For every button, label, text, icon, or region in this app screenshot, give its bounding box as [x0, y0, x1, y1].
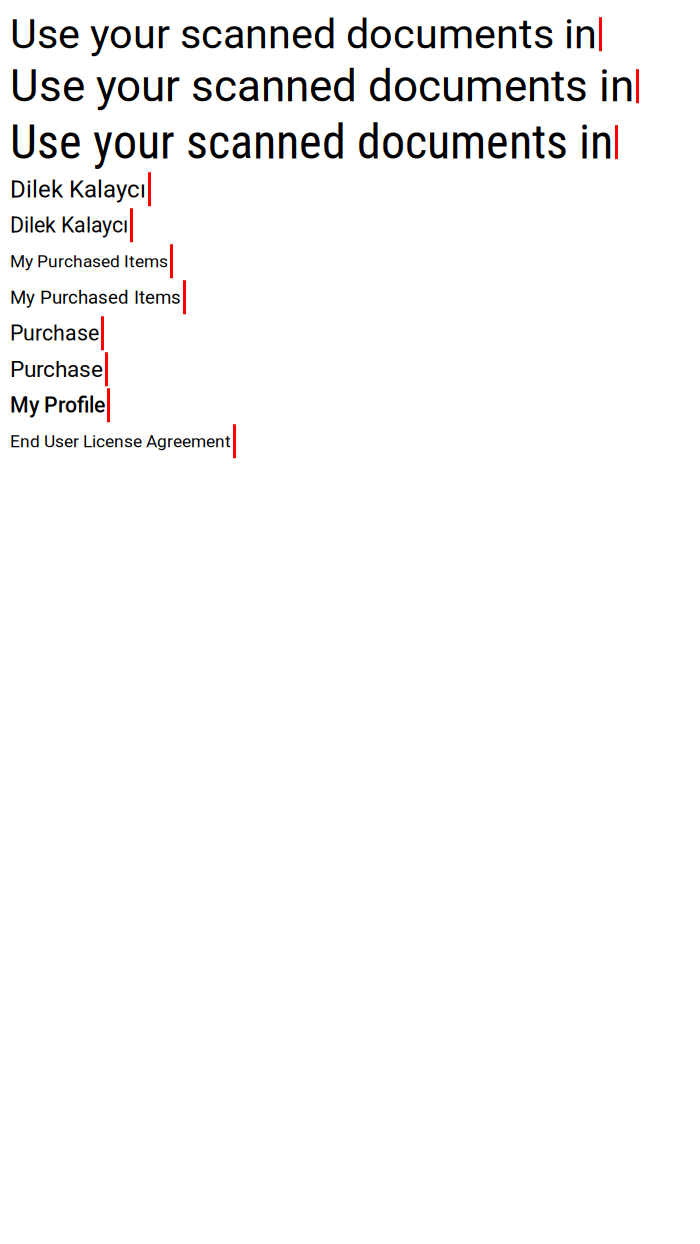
- staticText: Purchase: [10, 321, 99, 346]
- staticText: Dilek Kalaycı: [10, 213, 128, 238]
- staticText: End User License Agreement: [10, 431, 231, 451]
- staticText: Use your scanned documents in: [10, 10, 597, 58]
- staticText: Use your scanned documents in: [10, 114, 613, 170]
- staticText: Purchase: [10, 356, 103, 383]
- staticText: Use your scanned documents in: [10, 60, 634, 112]
- staticText: My Purchased Items: [10, 286, 181, 308]
- staticText: My Purchased Items: [10, 251, 168, 271]
- staticText: Dilek Kalaycı: [10, 175, 146, 203]
- staticText: My Profile: [10, 393, 105, 418]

# Work request
Reproduce the data word for word without its images.

# Output for this task
For every button, label, text, icon, or region in this app screenshot, give its bounding box as [x0, y0, x1, y1].
- staticText: Purchase: [10, 321, 99, 346]
- staticText: Dilek Kalaycı: [10, 213, 128, 238]
- staticText: End User License Agreement: [10, 431, 231, 451]
- staticText: Use your scanned documents in: [10, 10, 597, 58]
- staticText: Use your scanned documents in: [10, 114, 613, 170]
- staticText: Purchase: [10, 356, 103, 383]
- staticText: Use your scanned documents in: [10, 60, 634, 112]
- staticText: My Purchased Items: [10, 286, 181, 308]
- staticText: My Purchased Items: [10, 251, 168, 271]
- staticText: Dilek Kalaycı: [10, 175, 146, 203]
- staticText: My Profile: [10, 393, 105, 418]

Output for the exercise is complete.